Exercise goal:
Copy the whole listing below exactly.

Recorded data:
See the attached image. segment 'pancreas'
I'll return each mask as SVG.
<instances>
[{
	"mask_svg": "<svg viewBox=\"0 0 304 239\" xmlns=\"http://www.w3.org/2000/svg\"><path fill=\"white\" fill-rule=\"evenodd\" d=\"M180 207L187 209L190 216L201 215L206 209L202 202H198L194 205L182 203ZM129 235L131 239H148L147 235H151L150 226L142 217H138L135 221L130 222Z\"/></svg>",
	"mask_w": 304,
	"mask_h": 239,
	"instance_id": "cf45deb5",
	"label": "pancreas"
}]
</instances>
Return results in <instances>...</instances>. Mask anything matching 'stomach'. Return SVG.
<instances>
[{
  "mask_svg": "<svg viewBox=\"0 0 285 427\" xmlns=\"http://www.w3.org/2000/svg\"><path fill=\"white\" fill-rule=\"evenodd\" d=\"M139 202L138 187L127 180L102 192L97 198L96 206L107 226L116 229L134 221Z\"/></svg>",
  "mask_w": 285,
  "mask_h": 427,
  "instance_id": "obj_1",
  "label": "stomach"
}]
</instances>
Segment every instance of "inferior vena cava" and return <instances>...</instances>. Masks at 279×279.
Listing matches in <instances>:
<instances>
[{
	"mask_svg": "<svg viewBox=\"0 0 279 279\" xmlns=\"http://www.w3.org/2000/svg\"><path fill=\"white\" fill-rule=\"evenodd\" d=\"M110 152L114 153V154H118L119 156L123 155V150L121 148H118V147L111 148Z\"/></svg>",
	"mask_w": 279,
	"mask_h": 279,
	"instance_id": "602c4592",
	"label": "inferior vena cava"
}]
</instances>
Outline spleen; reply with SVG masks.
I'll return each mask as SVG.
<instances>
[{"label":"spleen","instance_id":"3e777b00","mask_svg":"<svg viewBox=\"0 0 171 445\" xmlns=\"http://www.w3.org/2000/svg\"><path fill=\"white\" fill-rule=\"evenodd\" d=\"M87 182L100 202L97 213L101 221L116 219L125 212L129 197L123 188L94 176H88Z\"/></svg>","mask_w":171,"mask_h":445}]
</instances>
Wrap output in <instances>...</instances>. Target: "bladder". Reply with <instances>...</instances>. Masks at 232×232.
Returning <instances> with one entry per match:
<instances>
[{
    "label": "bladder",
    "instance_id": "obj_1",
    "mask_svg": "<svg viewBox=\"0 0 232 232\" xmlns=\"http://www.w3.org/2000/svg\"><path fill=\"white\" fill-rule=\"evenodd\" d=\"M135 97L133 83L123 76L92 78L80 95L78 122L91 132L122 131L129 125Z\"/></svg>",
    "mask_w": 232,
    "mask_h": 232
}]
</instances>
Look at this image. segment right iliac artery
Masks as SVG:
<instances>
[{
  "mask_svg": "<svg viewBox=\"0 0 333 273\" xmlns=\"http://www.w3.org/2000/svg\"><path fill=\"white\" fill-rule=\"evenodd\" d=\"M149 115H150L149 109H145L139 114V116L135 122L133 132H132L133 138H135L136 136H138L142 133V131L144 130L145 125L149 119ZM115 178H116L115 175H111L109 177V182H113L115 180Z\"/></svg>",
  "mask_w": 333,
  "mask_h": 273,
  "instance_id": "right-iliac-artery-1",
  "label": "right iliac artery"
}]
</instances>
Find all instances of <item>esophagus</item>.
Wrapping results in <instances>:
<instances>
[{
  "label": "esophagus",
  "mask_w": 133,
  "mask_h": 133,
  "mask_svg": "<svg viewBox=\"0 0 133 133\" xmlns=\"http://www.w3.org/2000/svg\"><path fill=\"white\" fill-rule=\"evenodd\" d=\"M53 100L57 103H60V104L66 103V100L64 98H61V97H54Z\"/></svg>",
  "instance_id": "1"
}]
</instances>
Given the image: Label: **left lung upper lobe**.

Solved problem:
See the attached image. segment 'pancreas'
I'll return each mask as SVG.
<instances>
[{
	"mask_svg": "<svg viewBox=\"0 0 304 239\" xmlns=\"http://www.w3.org/2000/svg\"><path fill=\"white\" fill-rule=\"evenodd\" d=\"M180 207L187 209L190 216L201 215L206 209L202 202H198L194 205L182 203ZM129 235L131 239H148L147 235H151L150 226L142 217H138L135 221L130 222Z\"/></svg>",
	"mask_w": 304,
	"mask_h": 239,
	"instance_id": "cf45deb5",
	"label": "pancreas"
}]
</instances>
Return results in <instances>...</instances>. Mask anything matching 'stomach'. Return SVG.
<instances>
[{
  "mask_svg": "<svg viewBox=\"0 0 285 427\" xmlns=\"http://www.w3.org/2000/svg\"><path fill=\"white\" fill-rule=\"evenodd\" d=\"M139 202L138 187L127 180L102 192L97 198L96 206L107 226L116 229L134 221Z\"/></svg>",
  "mask_w": 285,
  "mask_h": 427,
  "instance_id": "obj_1",
  "label": "stomach"
}]
</instances>
Segment every instance of "inferior vena cava" and return <instances>...</instances>. Masks at 279×279.
Listing matches in <instances>:
<instances>
[{
	"mask_svg": "<svg viewBox=\"0 0 279 279\" xmlns=\"http://www.w3.org/2000/svg\"><path fill=\"white\" fill-rule=\"evenodd\" d=\"M110 152L114 153V154H118L119 156L123 155V150L121 148H118V147L111 148Z\"/></svg>",
	"mask_w": 279,
	"mask_h": 279,
	"instance_id": "602c4592",
	"label": "inferior vena cava"
}]
</instances>
Outline spleen; reply with SVG masks.
I'll return each mask as SVG.
<instances>
[{"label":"spleen","instance_id":"3e777b00","mask_svg":"<svg viewBox=\"0 0 171 445\" xmlns=\"http://www.w3.org/2000/svg\"><path fill=\"white\" fill-rule=\"evenodd\" d=\"M87 182L100 202L97 213L101 221L116 219L125 212L129 197L123 188L94 176H88Z\"/></svg>","mask_w":171,"mask_h":445}]
</instances>
Wrap output in <instances>...</instances>. Target: "bladder". Reply with <instances>...</instances>. Masks at 232×232.
Returning <instances> with one entry per match:
<instances>
[{
    "label": "bladder",
    "instance_id": "obj_1",
    "mask_svg": "<svg viewBox=\"0 0 232 232\" xmlns=\"http://www.w3.org/2000/svg\"><path fill=\"white\" fill-rule=\"evenodd\" d=\"M135 97L133 83L123 76L92 78L80 95L78 122L91 132L122 131L129 125Z\"/></svg>",
    "mask_w": 232,
    "mask_h": 232
}]
</instances>
Look at this image. segment right iliac artery
Masks as SVG:
<instances>
[{
  "mask_svg": "<svg viewBox=\"0 0 333 273\" xmlns=\"http://www.w3.org/2000/svg\"><path fill=\"white\" fill-rule=\"evenodd\" d=\"M149 115H150L149 109H145L139 114V116L135 122L133 132H132L133 138H135L136 136H138L142 133V131L144 130L145 125L149 119ZM115 178H116L115 175H111L109 177V182H113L115 180Z\"/></svg>",
  "mask_w": 333,
  "mask_h": 273,
  "instance_id": "right-iliac-artery-1",
  "label": "right iliac artery"
}]
</instances>
Find all instances of <item>esophagus</item>.
Wrapping results in <instances>:
<instances>
[{
  "label": "esophagus",
  "mask_w": 133,
  "mask_h": 133,
  "mask_svg": "<svg viewBox=\"0 0 133 133\" xmlns=\"http://www.w3.org/2000/svg\"><path fill=\"white\" fill-rule=\"evenodd\" d=\"M53 100L57 103H60V104L66 103V100L64 98H61V97H54Z\"/></svg>",
  "instance_id": "1"
}]
</instances>
Given the image: Label: **left lung upper lobe**.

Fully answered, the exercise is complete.